ROANOKE TIMES 
                      Copyright (c) 1996, Roanoke Times

DATE: Saturday, November 2, 1996             TAG: 9611040017
SECTION: CURRENT                  PAGE: NRV-1 EDITION: NEW RIVER VALLEY 
DATELINE: RADFORD
SOURCE: KATHY LOAN STAFF WRITER 


COUNTY HAS LITTLE SAY ON BOOT CAMP

If a proposed boot camp for adolescent boys is approved for the Radford Army Ammunition Plant, Montgomery County would have little voice in it.

That's because the county has no jurisdiction over federal installations.

Earlier this week, the Radford City Council passed a resolution supporting the proposed boot camp that a Colorado company wants to operate in cooperation with the state and Alliant Techsystems, the Minnesota corporation that operates the arsenal under contract with the Army.

Rebound, a private, Denver-based firm, wants to renovate barracks on the property into a 50-bed facility that would house first-time, nonviolent adolescent offenders, Jane O'Shaughnessy, Rebound's chief executive officer, said earlier this week.

But first, Rebound will have to beat out several other applicants who responded to the state's request for proposals to build at least two and possibly three boot camps. Rebound was the only applicant to suggest a site at the arsenal.

In the next several weeks, the state will award a contract to one applicant to build the boot camps, said Cari Brunelle, a spokeswoman for the Department of Juvenile Justice.

Construction on the new boot camp is scheduled to begin in January, she said.

The boot camps provide an "intermediate sentencing option for juvenile court justices" used before committing a teen-ager into the state juvenile justice system, Brunelle said. It is a four-month program with six months of after care, she added.

Those who might qualify for the program aren't necessarily first-time offenders.

"Most of them are on probation. Not all of them are first-time offenders," she said, but involve nonviolent offenses.

The first of the two or three new camps will take teen-age offenders from all over the state. When the second, and possible third camp is built, the system would be regionalized so that the offenders could be assigned to the facility closest to their families.

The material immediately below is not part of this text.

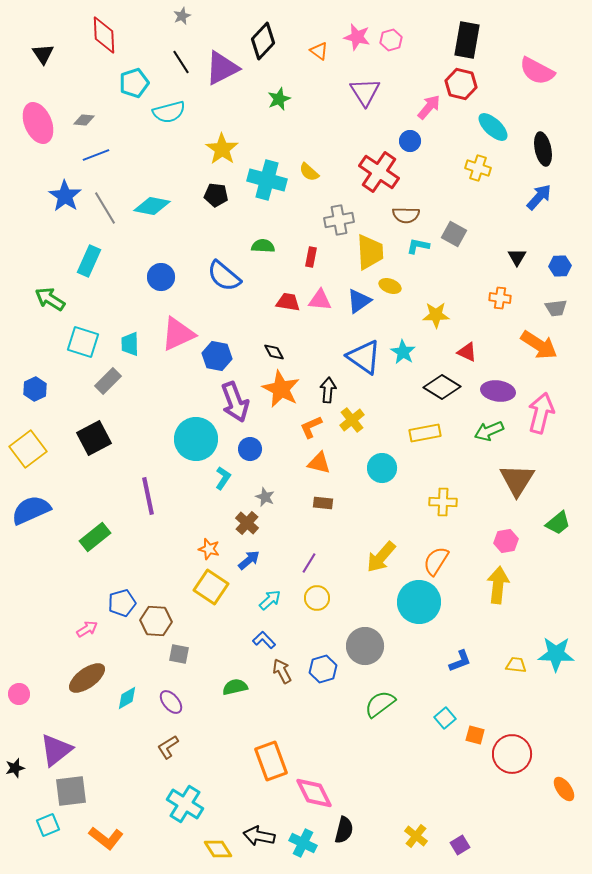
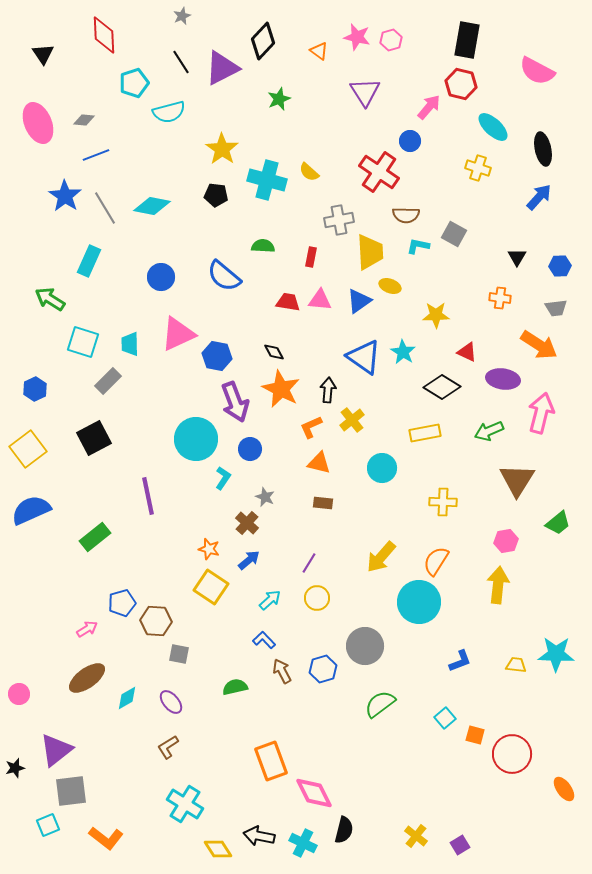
purple ellipse at (498, 391): moved 5 px right, 12 px up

Dave Ratcliff, Alliant's business manager for defense reconversion and development, said Alliant supports Rebound's proposal to locate on the arsenal property.

"They're trying to locate and we're offering a location, subject to Army approval," he said. "We think it's a good public service undertaking."

Rebound and Alliant were joined together when a Realtor in eastern Virginia contacted the New River Valley Economic Development Alliance on Rebound's behalf, Ratcliff said.

Ira Long, vice chairman of the Montgomery County Board of Supervisors whose district includes the arsenal, said he has not received any additional information or comments about the proposed boot camp, but "I don't have any objections to it."

The county administrator's office did receive some information about the proposal but Jeff Lunsford, assistant county administrator, said he didn't know whether the county would pass any resolution about the project. Joe Morgan, Pulaski County's administrator, said his office had not received any information about the proposal or a request for support.

The arsenal, once the New River Valley's largest employer, has shrunk significantly over the past several years, and has both land and buildings to spare.

Alliant has recently steered several other businesses to the site, including companies that manufacture fireworks and chemical explosives.

Virginia's first juvenile boot camp opened in Isle of Wight County in January and began accepting girls in September. Camp Washington and other boot camps are designed to offer classroom instruction and rigorous physical training and discipline.

In the after-care program, participants return to their communities but meet often with a counselor.

Juvenile boot camps were created as part of the sweeping juvenile crime reform laws that went into effect July 1. The major thrusts of the new laws included allowing juveniles accused of violent crimes to be tried as adults; opening juvenile courts to the public for certain felony trials; and creating boot camp programs for nonviolent teen offenders.